Task brief
When the line with "Kleur van de greep (151, 1496)" appears below, start repeating lines exactly, and keep going through the line with "Kleur (112, 670)"; add nothing outside that span.

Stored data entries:
——
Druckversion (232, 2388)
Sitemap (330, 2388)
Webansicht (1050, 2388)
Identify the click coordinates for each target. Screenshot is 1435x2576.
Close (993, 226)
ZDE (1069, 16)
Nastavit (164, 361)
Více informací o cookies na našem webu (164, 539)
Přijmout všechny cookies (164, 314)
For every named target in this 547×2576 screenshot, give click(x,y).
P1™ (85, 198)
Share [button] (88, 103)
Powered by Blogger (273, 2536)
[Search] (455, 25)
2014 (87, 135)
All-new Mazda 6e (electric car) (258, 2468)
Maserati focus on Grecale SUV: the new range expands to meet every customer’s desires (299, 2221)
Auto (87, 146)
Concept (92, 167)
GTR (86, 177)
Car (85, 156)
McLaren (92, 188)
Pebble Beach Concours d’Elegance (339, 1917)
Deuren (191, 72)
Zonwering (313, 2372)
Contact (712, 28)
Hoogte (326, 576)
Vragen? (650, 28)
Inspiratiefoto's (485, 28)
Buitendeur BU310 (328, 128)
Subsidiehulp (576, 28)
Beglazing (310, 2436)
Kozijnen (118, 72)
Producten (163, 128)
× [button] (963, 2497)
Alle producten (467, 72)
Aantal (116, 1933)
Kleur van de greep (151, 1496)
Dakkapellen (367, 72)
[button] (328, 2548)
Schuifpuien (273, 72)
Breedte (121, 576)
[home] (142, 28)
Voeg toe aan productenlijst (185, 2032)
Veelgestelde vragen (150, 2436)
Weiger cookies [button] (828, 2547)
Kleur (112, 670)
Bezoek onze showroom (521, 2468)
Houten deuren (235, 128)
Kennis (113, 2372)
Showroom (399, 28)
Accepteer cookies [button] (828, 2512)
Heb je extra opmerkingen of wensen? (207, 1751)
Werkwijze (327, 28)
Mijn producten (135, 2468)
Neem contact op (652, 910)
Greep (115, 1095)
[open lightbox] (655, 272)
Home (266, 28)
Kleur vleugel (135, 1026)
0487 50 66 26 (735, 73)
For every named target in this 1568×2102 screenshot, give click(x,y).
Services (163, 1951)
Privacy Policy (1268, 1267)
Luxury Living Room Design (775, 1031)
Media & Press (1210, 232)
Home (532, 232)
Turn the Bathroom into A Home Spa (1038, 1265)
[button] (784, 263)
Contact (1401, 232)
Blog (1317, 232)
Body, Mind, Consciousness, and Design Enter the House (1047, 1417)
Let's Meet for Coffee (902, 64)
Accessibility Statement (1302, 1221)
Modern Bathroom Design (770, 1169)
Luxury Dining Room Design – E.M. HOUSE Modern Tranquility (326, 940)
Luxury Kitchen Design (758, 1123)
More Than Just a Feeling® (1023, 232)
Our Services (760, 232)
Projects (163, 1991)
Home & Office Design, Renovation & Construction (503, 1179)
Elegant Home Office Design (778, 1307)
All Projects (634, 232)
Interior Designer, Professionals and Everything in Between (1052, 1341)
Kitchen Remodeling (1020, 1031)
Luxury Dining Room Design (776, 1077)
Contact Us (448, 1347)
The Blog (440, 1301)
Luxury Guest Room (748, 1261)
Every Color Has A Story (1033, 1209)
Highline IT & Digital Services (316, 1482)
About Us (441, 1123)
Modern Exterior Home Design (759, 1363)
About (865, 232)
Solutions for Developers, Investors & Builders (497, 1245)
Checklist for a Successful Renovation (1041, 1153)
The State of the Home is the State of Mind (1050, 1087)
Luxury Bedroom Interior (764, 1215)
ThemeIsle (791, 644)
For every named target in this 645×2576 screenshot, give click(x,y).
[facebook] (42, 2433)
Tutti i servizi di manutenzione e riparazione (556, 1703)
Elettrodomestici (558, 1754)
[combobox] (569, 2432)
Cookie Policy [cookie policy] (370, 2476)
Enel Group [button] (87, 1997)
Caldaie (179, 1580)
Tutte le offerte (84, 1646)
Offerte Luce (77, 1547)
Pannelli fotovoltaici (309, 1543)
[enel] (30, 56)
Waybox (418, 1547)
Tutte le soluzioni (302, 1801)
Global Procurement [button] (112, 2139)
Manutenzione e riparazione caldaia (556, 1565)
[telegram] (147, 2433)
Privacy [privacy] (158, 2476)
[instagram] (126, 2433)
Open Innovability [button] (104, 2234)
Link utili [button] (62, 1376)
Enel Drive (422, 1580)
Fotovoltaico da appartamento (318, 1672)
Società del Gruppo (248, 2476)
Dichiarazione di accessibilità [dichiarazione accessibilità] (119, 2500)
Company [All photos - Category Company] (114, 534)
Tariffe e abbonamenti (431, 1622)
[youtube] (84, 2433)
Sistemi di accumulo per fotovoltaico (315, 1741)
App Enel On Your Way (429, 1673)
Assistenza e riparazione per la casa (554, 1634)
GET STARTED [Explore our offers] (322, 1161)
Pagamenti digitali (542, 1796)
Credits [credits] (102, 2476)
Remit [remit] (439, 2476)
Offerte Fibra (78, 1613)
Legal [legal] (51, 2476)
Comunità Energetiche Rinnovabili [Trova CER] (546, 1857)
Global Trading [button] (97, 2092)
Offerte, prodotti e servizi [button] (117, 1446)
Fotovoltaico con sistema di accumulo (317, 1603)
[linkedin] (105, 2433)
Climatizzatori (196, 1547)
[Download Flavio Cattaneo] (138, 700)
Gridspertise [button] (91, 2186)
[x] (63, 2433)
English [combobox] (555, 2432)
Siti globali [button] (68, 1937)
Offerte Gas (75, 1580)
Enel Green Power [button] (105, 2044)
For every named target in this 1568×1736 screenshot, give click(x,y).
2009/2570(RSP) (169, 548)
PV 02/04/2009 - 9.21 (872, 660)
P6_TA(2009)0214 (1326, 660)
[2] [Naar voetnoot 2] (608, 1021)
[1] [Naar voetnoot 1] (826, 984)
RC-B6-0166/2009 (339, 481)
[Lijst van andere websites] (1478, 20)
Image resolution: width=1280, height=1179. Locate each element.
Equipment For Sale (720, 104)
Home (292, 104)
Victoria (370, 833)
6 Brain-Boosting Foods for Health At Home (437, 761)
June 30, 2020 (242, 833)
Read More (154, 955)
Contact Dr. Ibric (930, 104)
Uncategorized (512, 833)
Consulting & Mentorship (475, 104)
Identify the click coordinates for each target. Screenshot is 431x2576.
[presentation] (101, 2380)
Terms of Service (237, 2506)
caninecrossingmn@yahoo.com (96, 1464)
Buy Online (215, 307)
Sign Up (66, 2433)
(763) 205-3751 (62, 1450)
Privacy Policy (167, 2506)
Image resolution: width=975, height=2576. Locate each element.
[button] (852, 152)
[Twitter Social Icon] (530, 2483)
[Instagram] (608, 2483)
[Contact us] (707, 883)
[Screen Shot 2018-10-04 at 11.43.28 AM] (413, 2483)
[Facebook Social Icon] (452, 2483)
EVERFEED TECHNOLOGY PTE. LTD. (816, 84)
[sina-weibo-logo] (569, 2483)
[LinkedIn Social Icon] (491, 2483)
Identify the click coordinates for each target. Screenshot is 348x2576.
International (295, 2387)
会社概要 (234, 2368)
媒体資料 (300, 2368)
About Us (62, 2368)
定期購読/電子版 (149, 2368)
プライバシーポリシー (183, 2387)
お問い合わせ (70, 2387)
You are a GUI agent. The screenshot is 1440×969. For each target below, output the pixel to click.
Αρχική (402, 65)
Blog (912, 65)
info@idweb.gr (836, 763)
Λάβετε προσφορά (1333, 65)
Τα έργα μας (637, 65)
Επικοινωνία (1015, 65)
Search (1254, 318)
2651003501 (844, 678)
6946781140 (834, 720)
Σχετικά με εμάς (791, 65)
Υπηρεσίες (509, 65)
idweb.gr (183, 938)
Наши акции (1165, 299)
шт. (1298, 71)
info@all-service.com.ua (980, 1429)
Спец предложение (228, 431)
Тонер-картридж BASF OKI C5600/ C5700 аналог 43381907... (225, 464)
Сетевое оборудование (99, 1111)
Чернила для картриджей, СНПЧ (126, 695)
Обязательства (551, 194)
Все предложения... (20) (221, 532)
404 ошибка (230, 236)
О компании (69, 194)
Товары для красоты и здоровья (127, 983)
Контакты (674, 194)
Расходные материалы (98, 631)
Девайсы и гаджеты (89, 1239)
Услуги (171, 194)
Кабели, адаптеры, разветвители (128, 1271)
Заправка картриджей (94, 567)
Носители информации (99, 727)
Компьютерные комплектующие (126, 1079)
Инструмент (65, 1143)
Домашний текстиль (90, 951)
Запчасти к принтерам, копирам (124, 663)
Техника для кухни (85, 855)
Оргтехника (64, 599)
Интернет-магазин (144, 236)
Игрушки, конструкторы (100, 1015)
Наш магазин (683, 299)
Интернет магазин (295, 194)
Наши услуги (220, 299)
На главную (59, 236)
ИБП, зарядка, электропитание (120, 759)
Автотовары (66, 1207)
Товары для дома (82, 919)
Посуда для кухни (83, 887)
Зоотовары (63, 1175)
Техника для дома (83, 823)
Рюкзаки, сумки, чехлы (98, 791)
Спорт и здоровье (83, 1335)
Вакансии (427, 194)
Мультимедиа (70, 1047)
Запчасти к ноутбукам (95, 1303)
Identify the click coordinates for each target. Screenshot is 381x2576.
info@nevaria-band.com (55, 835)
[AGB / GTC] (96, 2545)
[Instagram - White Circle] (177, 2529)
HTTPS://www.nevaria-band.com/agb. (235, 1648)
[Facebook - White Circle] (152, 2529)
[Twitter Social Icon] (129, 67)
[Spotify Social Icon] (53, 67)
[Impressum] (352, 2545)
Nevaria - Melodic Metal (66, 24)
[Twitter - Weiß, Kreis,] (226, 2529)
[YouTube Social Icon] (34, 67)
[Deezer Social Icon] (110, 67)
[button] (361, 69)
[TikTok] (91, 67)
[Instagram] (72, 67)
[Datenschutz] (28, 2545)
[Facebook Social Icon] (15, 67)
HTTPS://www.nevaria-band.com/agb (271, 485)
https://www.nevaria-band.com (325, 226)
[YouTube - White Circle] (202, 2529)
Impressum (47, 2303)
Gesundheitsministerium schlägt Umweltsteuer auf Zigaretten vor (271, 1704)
——
Answer to this problem
Kleur van de greep (151, 1496)
Dakkapellen (367, 72)
[button] (328, 2548)
Schuifpuien (273, 72)
Breedte (121, 576)
[home] (142, 28)
Voeg toe aan productenlijst (185, 2032)
Veelgestelde vragen (150, 2436)
Weiger cookies [button] (828, 2547)
Kleur (112, 670)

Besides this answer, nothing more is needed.